Increasing interest in Remote Sensing and advancement technologies such as ArcGIS, QGIS, ENVI, ERDAS, and others have open gateways to various researches—agriculture being one of them. The easy viability of hyperspectral images (thanks to USGS EROS Center) and the enthusiasm of the scientists in using their expertise interpreting and analyzing these images to produce robust, sensible, and understandable products has not only benefited the scientific community but also the local stakeholders, decision-makers, and mankind as a whole.
Various attempts have been made regarding the study of agriculture using remote sensing.
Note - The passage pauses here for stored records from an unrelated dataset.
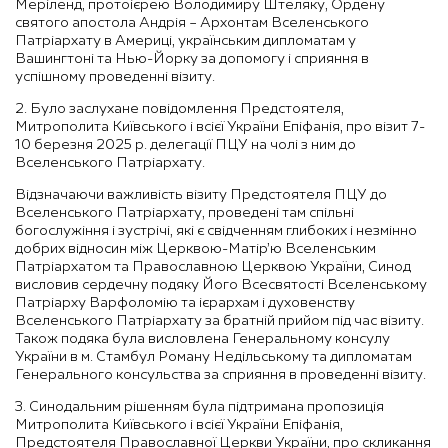
Меріленд, протоієрею Володимиру Штеляку, Ордену
святого апостола Андрія – Архонтам Вселенського
Патріархату в Америці, українським дипломатам у
Вашингтоні та Нью-Йорку за допомогу і сприяння в
успішному проведенні візиту.
2. Було заслухане повідомлення Предстоятеля,
Митрополита Київського і всієї України Епіфанія, про візит 7-
10 березня 2025 р. делегації ПЦУ на чолі з ним до
Вселенського Патріархату.
Відзначаючи важливість візиту Предстоятеля ПЦУ до
Вселенського Патріархату, проведені там спільні
богослужіння і зустрічі, які є свідченням глибоких і незмінно
добрих відносин між Церквою-Матір’ю Вселенським
Патріархатом та Православною Церквою України, Синод
висловив сердечну подяку Його Всесвятості Вселенському
Патріарху Варфоломію та ієрархам і духовенству
Вселенського Патріархату за братній прийом під час візиту.
Також подяка була висловлена Генеральному консулу
України в м. Стамбул Роману Недільському та дипломатам
Генерального консульства за сприяння в проведенні візиту.
3. Синодальним рішенням була підтримана пропозиція
Митрополита Київського і всієї України Епіфанія,
Предстоятеля Православної Церкви України, про скликання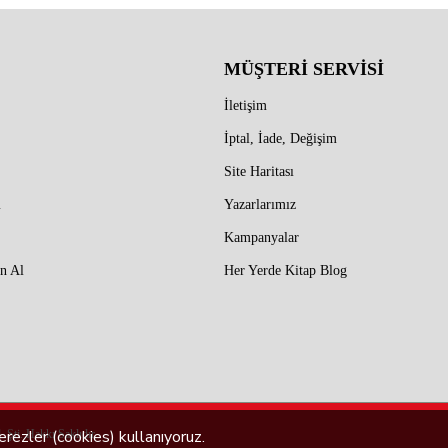
MÜŞTERİ SERVİSİ
İletişim
İptal, İade, Değişim
Site Haritası
m
Yazarlarımız
Kampanyalar
n Al
Her Yerde Kitap Blog
rezler (cookies) kullanıyoruz.
 Şti. Hakkı Saklıdır.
The basic idea is to use and interpret these remotely sensed images such as MODIS, Landsat, Sentinel, AVHRR, ASTER, and VIRRS and produce user-friendly datasets that have the capacity to distinguish between agricultural land and others. The National Land Cover Datasets (NLCD) produced by USGS, for example, has few classes that distinguish cropland from others. The Cropland Data Layer (CDL) produced by the U.S. Department of Agriculture goes even further to classify different crop types such as corn, rice, wheat, and others. The NASA funded Global Food Security-Support Analysis Data (GFSAD30 ) provide high-resolution global cropland data and their water use that contributes towards global food security in the twenty-first century. The GFSAD30 products are derived through multi-sensor remote sensing data (e.g., Landsat, MODIS, AVHRR), secondary data, and field-plot data and aims at documenting cropland dynamics from 1990 to 2017. There are various other datasets produced at global, regional, and local scale that focus on providing detailed, comprehensive, and consistent geospatial datasets at different temporal and spatial scale.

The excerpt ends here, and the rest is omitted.